== EXERCISE GOAL ==
Return the records word for word. Pictures do not belong in the copy.

== DATA FOR ANALYSIS ==
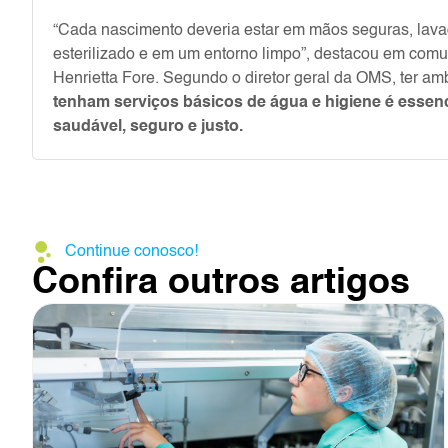
“Cada nascimento deveria estar em mãos seguras, la
esterilizado e em um entorno limpo”, destacou em comun
Henrietta Fore. Segundo o diretor geral da OMS, ter am
tenham serviços básicos de água e higiene é esse
saudável, seguro e justo.
Continue conosco!
Confira outros artigos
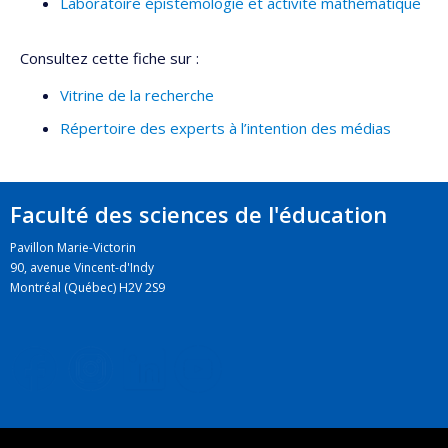
Laboratoire épistémologie et activité mathématique
Consultez cette fiche sur :
Vitrine de la recherche
Répertoire des experts à l’intention des médias
Faculté des sciences de l'éducation
Pavillon Marie-Victorin
90, avenue Vincent-d'Indy
Montréal (Québec) H2V 2S9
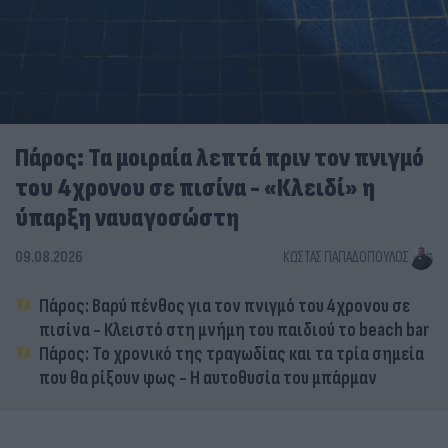
Πάρος: Τα μοιραία λεπτά πριν τον πνιγμό
του 4χρονου σε πισίνα - «Κλειδί» η
ύπαρξη ναυαγοσώστη
09.08.2026
ΚΏΣΤΑΣ ΠΑΠΑΔΌΠΟΥΛΟΣ
Πάρος: Βαρύ πένθος για τον πνιγμό του 4χρονου σε
πισίνα - Κλειστό στη μνήμη του παιδιού το beach bar
Πάρος: Το χρονικό της τραγωδίας και τα τρία σημεία
που θα ρίξουν φως - Η αυτοθυσία του μπάρμαν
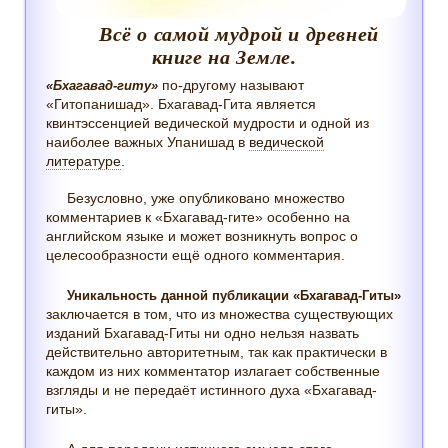
Всё о самой мудрой и древней
книге на Земле.
по-другому называют
«Бхагавад-гиту»
«Гитопанишад». Бхагавад-Гита является
квинтэссенцией ведической мудрости и одной из
наиболее важных Упанишад в
ведической
литературе
.
Безусловно, уже опубликовано множество
комментариев к «Бхагавад-гите» особенно на
английском языке и может возникнуть вопрос о
целесообразности ещё одного комментария.
Уникальность данной публикации «Бхагавад-Гиты»
заключается в том, что из множества существующих
изданий Бхагавад-Гиты ни одно нельзя назвать
действительно авторитетным, так как практически в
каждом из них комментатор излагает собственные
взгляды и не передаёт истинного духа «Бхагавад-
гиты».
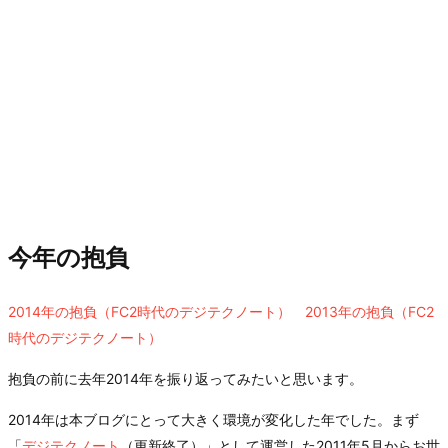
今年の抱負
2014年の抱負（FC2時代のデジテクノート）
2013年の抱負（FC2
時代のデジテクノート）
抱負の前に去年2014年を振り返ってみたいと思います。
2014年は本ブログにとって大きく環境が変化した年でした。まず
「
デジテクノート
（更新終了）」として運営した2011年5月からお世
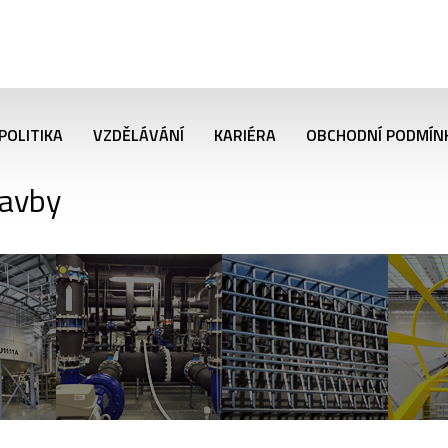
POLITIKA
VZDĚLÁVÁNÍ
KARIÉRA
OBCHODNÍ PODMÍN
avby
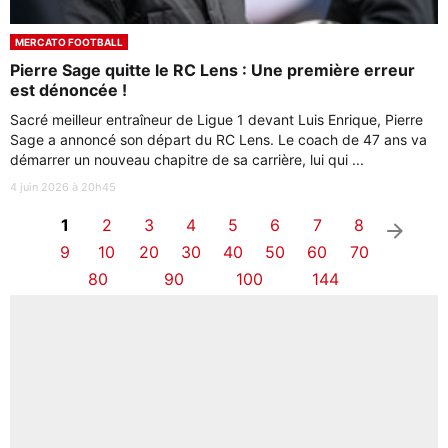
MERCATO FOOTBALL
Pierre Sage quitte le RC Lens : Une première erreur
est dénoncée !
Sacré meilleur entraîneur de Ligue 1 devant Luis Enrique, Pierre
Sage a annoncé son départ du RC Lens. Le coach de 47 ans va
démarrer un nouveau chapitre de sa carrière, lui qui ...
4 juin 2026 à 20h45
1
2
3
4
5
6
7
8
arrow_right
9
10
20
30
40
50
60
70
80
90
100
144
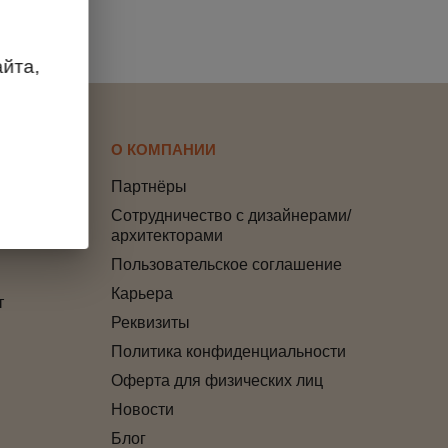
йта,
О КОМПАНИИ
Партнёры
Сотрудничество с дизайнерами/
архитекторами
Пользовательское соглашение
Карьера
т
Реквизиты
Политика конфиденциальности
Оферта для физических лиц
Новости
Блог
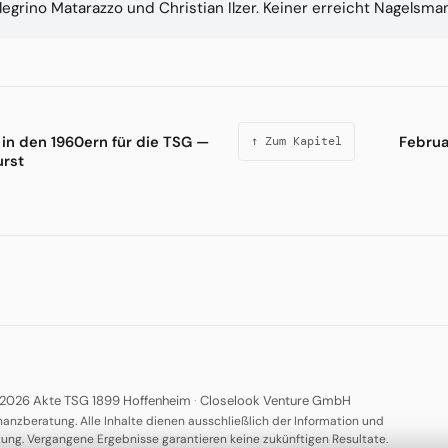
llegrino Matarazzo und Christian Ilzer. Keiner erreicht Nagelsm
 in den 1960ern für die TSG —
Februa
↑ Zum Kapitel
urst
2026 Akte TSG 1899 Hoffenheim
·
Closelook Venture GmbH
nanzberatung. Alle Inhalte dienen ausschließlich der Information und
tung. Vergangene Ergebnisse garantieren keine zukünftigen Resultate.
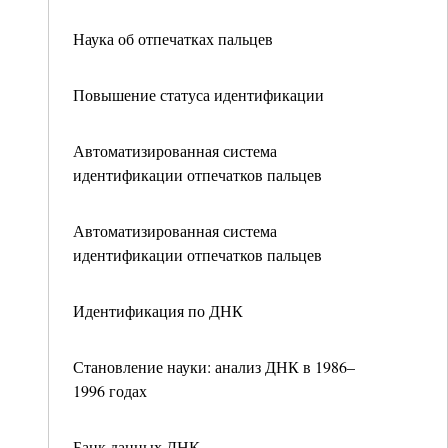
Наука об отпечатках пальцев
Повышение статуса идентификации
Автоматизированная система
идентификации отпечатков пальцев
Автоматизированная система
идентификации отпечатков пальцев
Идентификация по ДНК
Становление науки: анализ ДНК в 1986–
1996 годах
Банк данных ДНК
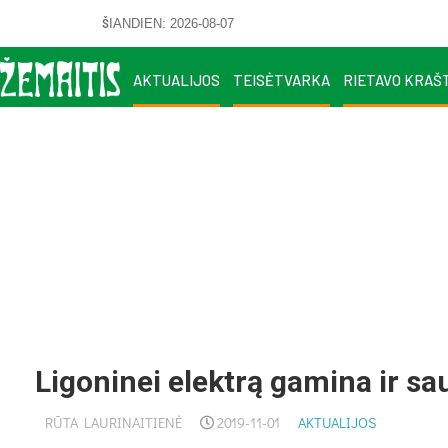
ŠIANDIEN: 2026-08-07
AKTUALIJOS
TEISĖTVARKA
RIETAVO KRAŠ
Ligoninei elektrą gamina ir sa
RŪTA LAURINAITIENĖ
2019-11-01
AKTUALIJOS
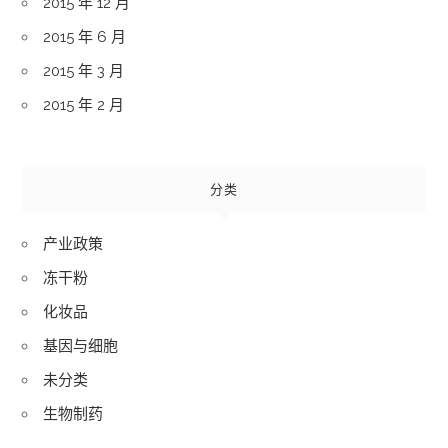
2015 年 12 月
2015 年 6 月
2015 年 3 月
2015 年 2 月
分类
产业政策
冻干粉
化妆品
基因与细胞
未分类
生物制药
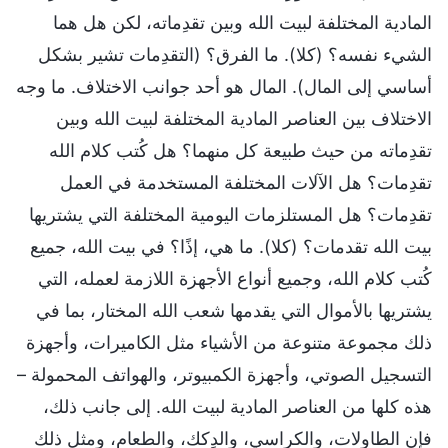
المادية المختلفة لبيت الله وبين تقدِماته، لكن هل هما
الشيء نفسه؟ (كلا). ما الفرق؟ (التقدِمات تشير بشكل
أساسي إلى المال). المال هو أحد جوانب الاختلاف. ما وجه
الاختلاف بين العناصر المادية المختلفة لبيت الله وبين
تقدِماته من حيث طبيعة كل منهما؟ هل كُتب كلام الله
تقدِمات؟ هل الآلات المختلفة المستخدمة في العمل
تقدِمات؟ هل المستلزمات اليومية المختلفة التي يشتريها
بيت الله تقدمات؟ (كلا). ما هي، إذًا؟ في بيت الله، جميع
كُتب كلام الله، وجميع أنواع الأجهزة اللازمة لعمله، التي
يشتريها بالأموال التي يقدمها شعب الله المختار، بما في
ذلك مجموعة متنوعة من الأشياء مثل الكاميرات، وأجهزة
التسجيل الصوتي، وأجهزة الكمبيوتر، والهواتف المحمولة –
هذه كلها من العناصر المادية لبيت الله. إلى جانب ذلك،
فإن الطاولات، والكراسي، والدِكك، والطعام، ومثل ذلك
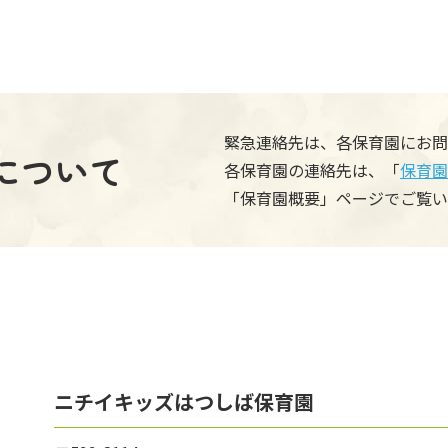
緊急連絡先は、各保育園にお問
について
各保育園の連絡先は、「
保育園
「保育園概要」ページでご覧い
ニチイキッズはつしば保育園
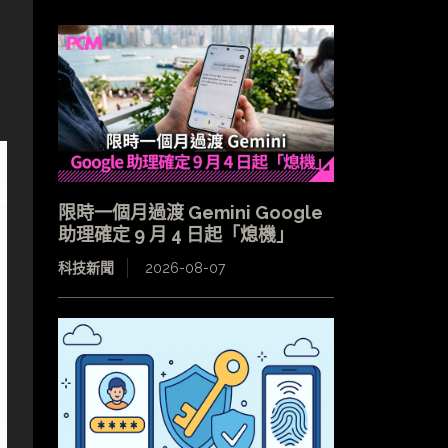
限時一個月過渡 Gemini Google
助理確定 9 月 4 日起「熄機」
科技新聞
2026-08-07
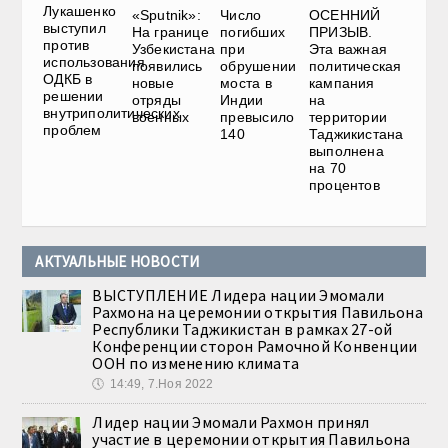
Лукашенко
«Sputnik»:
ОСЕННИЙ
Число
выступил
На границе
ПРИЗЫВ.
погибших
против
Узбекистана
Эта важная
при
использования
появились
политическая
обрушении
ОДКБ в
новые
кампания
моста в
решении
отряды
на
Индии
внутриполитических
военных
территории
превысило
проблем
Таджикистана
140
выполнена
на 70
процентов
АКТУАЛЬНЫЕ НОВОСТИ
ВЫСТУПЛЕНИЕ Лидера нации Эмомали
Рахмона на церемонии открытия Павильона
Республики Таджикистан в рамках 27-ой
Конференции сторон Рамочной Конвенции
ООН по изменению климата
🕔
14:49, 7.Ноя 2022
Лидер нации Эмомали Рахмон принял
участие в церемонии открытия Павильона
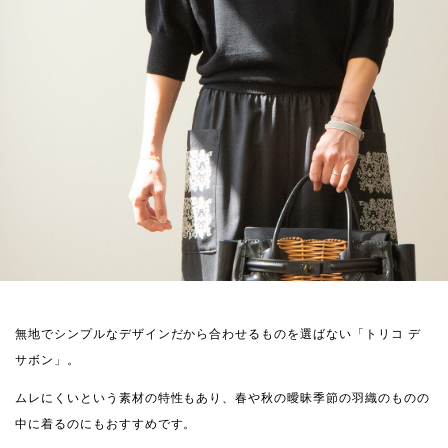
無地でシンプルなデザインだから合わせるものを選ばない「トリコ デ
サボン」。
ムレにくいという素材の特性もあり、春や秋の曖昧季節の羽織のものの
中に着るのにもおすすめです。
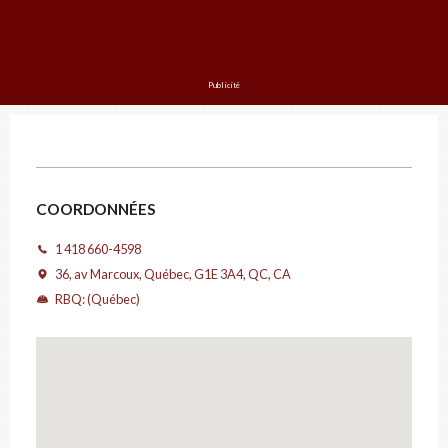
PRÉNOM ET NOM
Publicité
COURRIEL
# DE TÉLÉPHONE
COORDONNÉES
1 418 660-4598
36, av Marcoux, Québec, G1E 3A4, QC, CA
ADRESSE
RBQ: (Québec)
VILLE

== ANSWER TO THIS PROBLEM ==
“Cada nascimento deveria estar em mãos seguras, la
esterilizado e em um entorno limpo”, destacou em comun
Henrietta Fore. Segundo o diretor geral da OMS, ter am
tenham serviços básicos de água e higiene é esse
saudável, seguro e justo.
Continue conosco!
Confira outros artigos
Laboratoire épistémologie et activité mathématique
Consultez cette fiche sur :
Vitrine de la recherche
Répertoire des experts à l’intention des médias
Faculté des sciences de l'éducation
Pavillon Marie-Victorin
90, avenue Vincent-d'Indy
Montréal (Québec) H2V 2S9
Πάρος: Τα μοιραία λεπτά πριν τον πνιγμό
του 4χρονου σε πισίνα - «Κλειδί» η
ύπαρξη ναυαγοσώστη
09.08.2026
ΚΏΣΤΑΣ ΠΑΠΑΔΌΠΟΥΛΟΣ
Πάρος: Βαρύ πένθος για τον πνιγμό του 4χρονου σε
πισίνα - Κλειστό στη μνήμη του παιδιού το beach bar
Πάρος: Το χρονικό της τραγωδίας και τα τρία σημεία
που θα ρίξουν φως - Η αυτοθυσία του μπάρμαν
Всё о самой мудрой и древней
книге на Земле.
по-другому называют
«Бхагавад-гиту»
«Гитопанишад». Бхагавад-Гита является
квинтэссенцией ведической мудрости и одной из
наиболее важных Упанишад в
ведической
литературе
.
Безусловно, уже опубликовано множество
комментариев к «Бхагавад-гите» особенно на
английском языке и может возникнуть вопрос о
целесообразности ещё одного комментария.
Уникальность данной публикации «Бхагавад-Гиты»
заключается в том, что из множества существующих
изданий Бхагавад-Гиты ни одно нельзя назвать
действительно авторитетным, так как практически в
каждом из них комментатор излагает собственные
взгляды и не передаёт истинного духа «Бхагавад-
гиты».
今年の抱負
2014年の抱負（FC2時代のデジテクノート）
2013年の抱負（FC2
時代のデジテクノート）
抱負の前に去年2014年を振り返ってみたいと思います。
2014年は本ブログにとって大きく環境が変化した年でした。まず
「
デジテクノート
（更新終了）」として運営した2011年5月からお世
POLITIKA
VZDĚLÁVÁNÍ
KARIÉRA
OBCHODNÍ PODMÍN
avby
MERCATO FOOTBALL
Pierre Sage quitte le RC Lens : Une première erreur
est dénoncée !
Sacré meilleur entraîneur de Ligue 1 devant Luis Enrique, Pierre
Sage a annoncé son départ du RC Lens. Le coach de 47 ans va
démarrer un nouveau chapitre de sa carrière, lui qui ...
4 juin 2026 à 20h45
1
2
3
4
5
6
7
8
arrow_right
9
10
20
30
40
50
60
70
80
90
100
144
йта,
О КОМПАНИИ
Партнёры
Сотрудничество с дизайнерами/
архитекторами
Пользовательское соглашение
Карьера
т
Реквизиты
Политика конфиденциальности
Оферта для физических лиц
Новости
Блог
llegrino Matarazzo und Christian Ilzer. Keiner erreicht Nagelsm
 in den 1960ern für die TSG —
Februa
↑ Zum Kapitel
urst
2026 Akte TSG 1899 Hoffenheim
·
Closelook Venture GmbH
nanzberatung. Alle Inhalte dienen ausschließlich der Information und
tung. Vergangene Ergebnisse garantieren keine zukünftigen Resultate.
Наука об отпечатках пальцев
Повышение статуса идентификации
Автоматизированная система
идентификации отпечатков пальцев
Автоматизированная система
идентификации отпечатков пальцев
Идентификация по ДНК
Становление науки: анализ ДНК в 1986–
1996 годах
Банк данных ДНК
ŠIANDIEN: 2026-08-07
AKTUALIJOS
TEISĖTVARKA
RIETAVO KRAŠ
Ligoninei elektrą gamina ir sa
RŪTA LAURINAITIENĖ
2019-11-01
AKTUALIJOS
2015 年 12 月
2015 年 6 月
2015 年 3 月
2015 年 2 月
分类
产业政策
冻干粉
化妆品
基因与细胞
未分类
生物制药
المادية المختلفة لبيت الله وبين تقدِماته، لكن هل هما
الشيء نفسه؟ (كلا). ما الفرق؟ (التقدِمات تشير بشكل
أساسي إلى المال). المال هو أحد جوانب الاختلاف. ما وجه
الاختلاف بين العناصر المادية المختلفة لبيت الله وبين
تقدِماته من حيث طبيعة كل منهما؟ هل كُتب كلام الله
تقدِمات؟ هل الآلات المختلفة المستخدمة في العمل
تقدِمات؟ هل المستلزمات اليومية المختلفة التي يشتريها
بيت الله تقدمات؟ (كلا). ما هي، إذًا؟ في بيت الله، جميع
كُتب كلام الله، وجميع أنواع الأجهزة اللازمة لعمله، التي
يشتريها بالأموال التي يقدمها شعب الله المختار، بما في
ذلك مجموعة متنوعة من الأشياء مثل الكاميرات، وأجهزة
التسجيل الصوتي، وأجهزة الكمبيوتر، والهواتف المحمولة –
هذه كلها من العناصر المادية لبيت الله. إلى جانب ذلك،
فإن الطاولات، والكراسي، والدِكك، والطعام، ومثل ذلك
緊急連絡先は、各保育園にお問
について
各保育園の連絡先は、「
保育園
「保育園概要」ページでご覧い
ニチイキッズはつしば保育園
限時一個月過渡 Gemini Google
助理確定 9 月 4 日起「熄機」
科技新聞
2026-08-07
Лукашенко
«Sputnik»:
ОСЕННИЙ
Число
выступил
На границе
ПРИЗЫВ.
погибших
против
Узбекистана
Эта важная
при
использования
появились
политическая
обрушении
ОДКБ в
новые
кампания
моста в
решении
отряды
на
Индии
внутриполитических
военных
территории
превысило
проблем
Таджикистана
140
выполнена
на 70
процентов
АКТУАЛЬНЫЕ НОВОСТИ
ВЫСТУПЛЕНИЕ Лидера нации Эмомали
Рахмона на церемонии открытия Павильона
Республики Таджикистан в рамках 27-ой
Конференции сторон Рамочной Конвенции
ООН по изменению климата
🕔
14:49, 7.Ноя 2022
Лидер нации Эмомали Рахмон принял
участие в церемонии открытия Павильона
無地でシンプルなデザインだから合わせるものを選ばない「トリコ デ
サボン」。
ムレにくいという素材の特性もあり、春や秋の曖昧季節の羽織のものの
中に着るのにもおすすめです。
PRÉNOM ET NOM
Publicité
COURRIEL
# DE TÉLÉPHONE
COORDONNÉES
1 418 660-4598
36, av Marcoux, Québec, G1E 3A4, QC, CA
ADRESSE
RBQ: (Québec)
VILLE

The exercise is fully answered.